## WORK INSTRUCTION
Please repeat the records exactly. The pictures are to be left out.
┌─ PROVIDED RECORDS
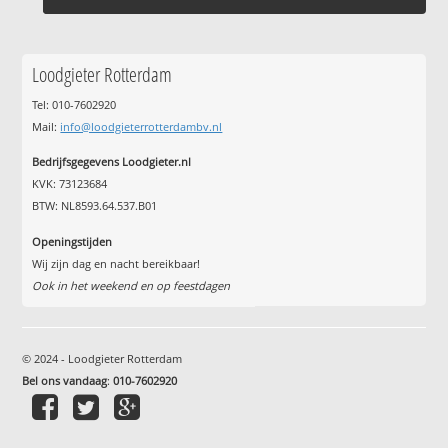
Loodgieter Rotterdam
Tel: 010-7602920
Mail:
info@loodgieterrotterdambv.nl
Bedrijfsgegevens Loodgieter.nl
KVK: 73123684
BTW: NL8593.64.537.B01
Openingstijden
Wij zijn dag en nacht bereikbaar!
Ook in het weekend en op feestdagen
© 2024 - Loodgieter Rotterdam
Bel ons vandaag
:
010-7602920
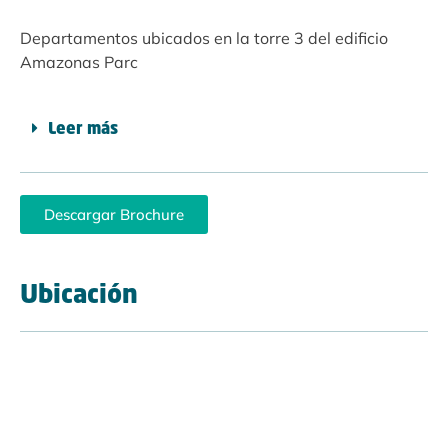
Departamentos ubicados en la torre 3 del edificio
Amazonas Parc
Leer más
Descargar Brochure
Ubicación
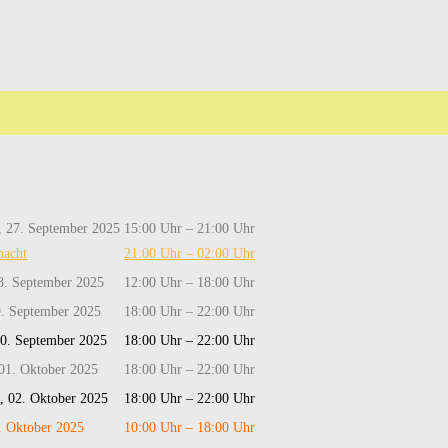
 27. September 2025
15:00 Uhr – 21:00 Uhr
nacht
21:00 Uhr – 02:00 Uhr
8. September 2025
12:00 Uhr – 18:00 Uhr
. September 2025
18:00 Uhr – 22:00 Uhr
30. September 2025
18:00 Uhr – 22:00 Uhr
01. Oktober 2025
18:00 Uhr – 22:00 Uhr
, 02. Oktober 2025
18:00 Uhr – 22:00 Uhr
3. Oktober 2025
10:00 Uhr – 18:00 Uhr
└─
## RESULT OF THE EXERCISE
Loodgieter Rotterdam
Tel: 010-7602920
Mail:
info@loodgieterrotterdambv.nl
Bedrijfsgegevens Loodgieter.nl
KVK: 73123684
BTW: NL8593.64.537.B01
Openingstijden
Wij zijn dag en nacht bereikbaar!
Ook in het weekend en op feestdagen
© 2024 - Loodgieter Rotterdam
Bel ons vandaag
:
010-7602920
Departamentos ubicados en la torre 3 del edificio
Amazonas Parc
Leer más
Descargar Brochure
Ubicación
 27. September 2025
15:00 Uhr – 21:00 Uhr
nacht
21:00 Uhr – 02:00 Uhr
8. September 2025
12:00 Uhr – 18:00 Uhr
. September 2025
18:00 Uhr – 22:00 Uhr
30. September 2025
18:00 Uhr – 22:00 Uhr
01. Oktober 2025
18:00 Uhr – 22:00 Uhr
, 02. Oktober 2025
18:00 Uhr – 22:00 Uhr
3. Oktober 2025
10:00 Uhr – 18:00 Uhr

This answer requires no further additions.